The schemes start from the first page, with a white boy stealing some corn and then trying to force some of the slave boys to take the blame. On the next page we see the lies of white religion. Here this is not presented as hypocrisy but rather as a vulgar attempt to deceive slaves. A page later we learn that Green’s mistress is an adulteress, keeping two lovers on the side, a situation that led to legal shenanigans when one put gunpowder into the other’s pipe. The first time Green was flogged, he was framed by his master’s son for firing a pistol. I could go on. These are just in the first few pages. They are building up to Green’s three major schemes, his escape attempts in 1839, 1846, and finally in 1848.

Although there is a rather playful side to Green’s narrative rooted in the mutual use of tricks, not far under the surface is the same descriptions of the horrors of slavery that define the slave narrative genre. One of the most memorable in this little book comes from Green’s experience in a slave auction. His was the closest I have seen in an original source describing how slaves were “packaged” during these auctions. He also dwells on the experience of an enslaved woman, Sally, who had to watch as her family was split up during one horrifying day at the auction. When she begged for her family to be sold as a unit, she was struck on the head and killed. Ruben, Sally’s husband then attacked his master, beating him to death, before being shot himself. Green later composed a long poem about Ruben’s death. In many ways, this is the true climax of the narrative. In comparison, Green’s final escape seems mundane. This climax is a reminder that violence was the reason slavery survived.
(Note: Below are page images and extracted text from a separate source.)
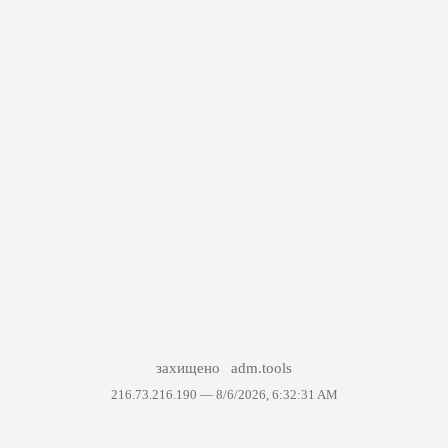
захищено
adm.tools
216.73.216.190 —
8/6/2026, 6:32:31 AM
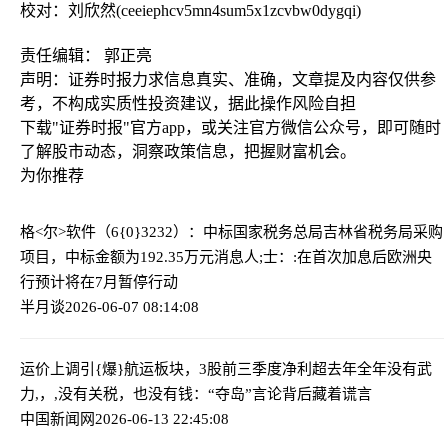
校对：刘欣然(ceeiephcv5mn4sum5x1zcvbw0dygqi)
责任编辑： 郭正亮
声明：证券时报力求信息真实、准确，文章提及内容仅供参
考，不构成实质性投资建议，据此操作风险自担
下载"证券时报"官方app，或关注官方微信公众号，即可随时
了解股市动态，洞察政策信息，把握财富机会。
为你推荐
格<尔>软件（6{0}3232）：中标国家税务总局吉林省税务局采购
项目，中标金额为192.35万元
消息人;士：:在首次加息后欧洲央
行预计将在7月暂停行动
半月谈
2026-06-07 08:14:08
运价上调引{爆}航运板块，3股前三季度净利超去年全年
没有武
力,，,没有关税，也没有钱：“夺岛”言论背后藏着谎言
中国新闻网
2026-06-13 22:45:08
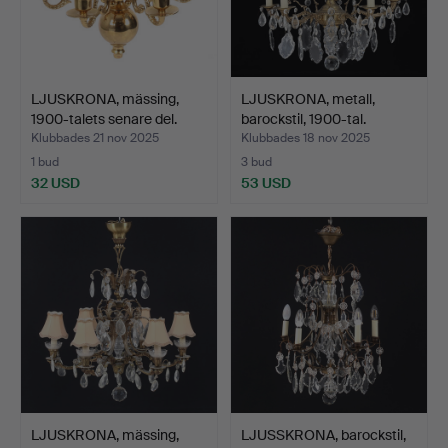
LJUSKRONA, mässing,
LJUSKRONA, metall,
1900-talets senare del.
barockstil, 1900-tal.
Klubbades 21 nov 2025
Klubbades 18 nov 2025
1 bud
3 bud
32 USD
53 USD
LJUSKRONA, mässing,
LJUSSKRONA, barockstil,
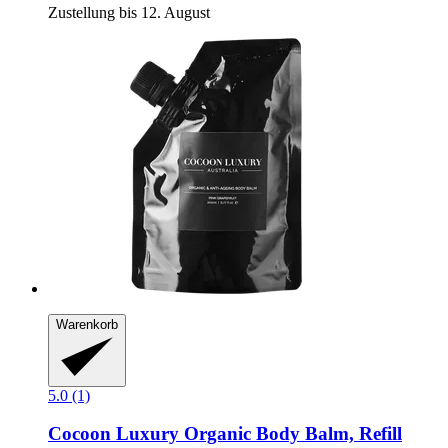
Zustellung bis 12. August
Warenkorb
5.0 (1)
Cocoon Luxury
Organic Body Balm, Refill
In a way, what Green is trying to say is that neither masters nor slaves were fooling each other. Both sides knew they were being scammed by the others. When the stakes were small (a night of freedom, stolen food) this could really appear to be a game. It was not a game, however. When the stakes were high, the brutal and tyrannical nature of the system came down on its victims, or in rarer cases the frustrations of those on bondage exploded. Green, the slave trickster, ends his tale with deadly seriousness.

Henry Bibb: “Narrative of the Life and Adventures of Henry Bibb” (1849)

A slave marrying to law, is a thing unknown in the history of American Slavery. And be it known to the disgrace of our country that every slaveholder, who is the keeper of a number of slaves of both sexes, is also the keeper of a house of houses of ill-fame. Licentious white men, can and do, enter at night or day the lodging places of slaves; break up the bonds of affection in families; destroy all their domestic and social union for life; and the laws of the country afford them no protection. (455)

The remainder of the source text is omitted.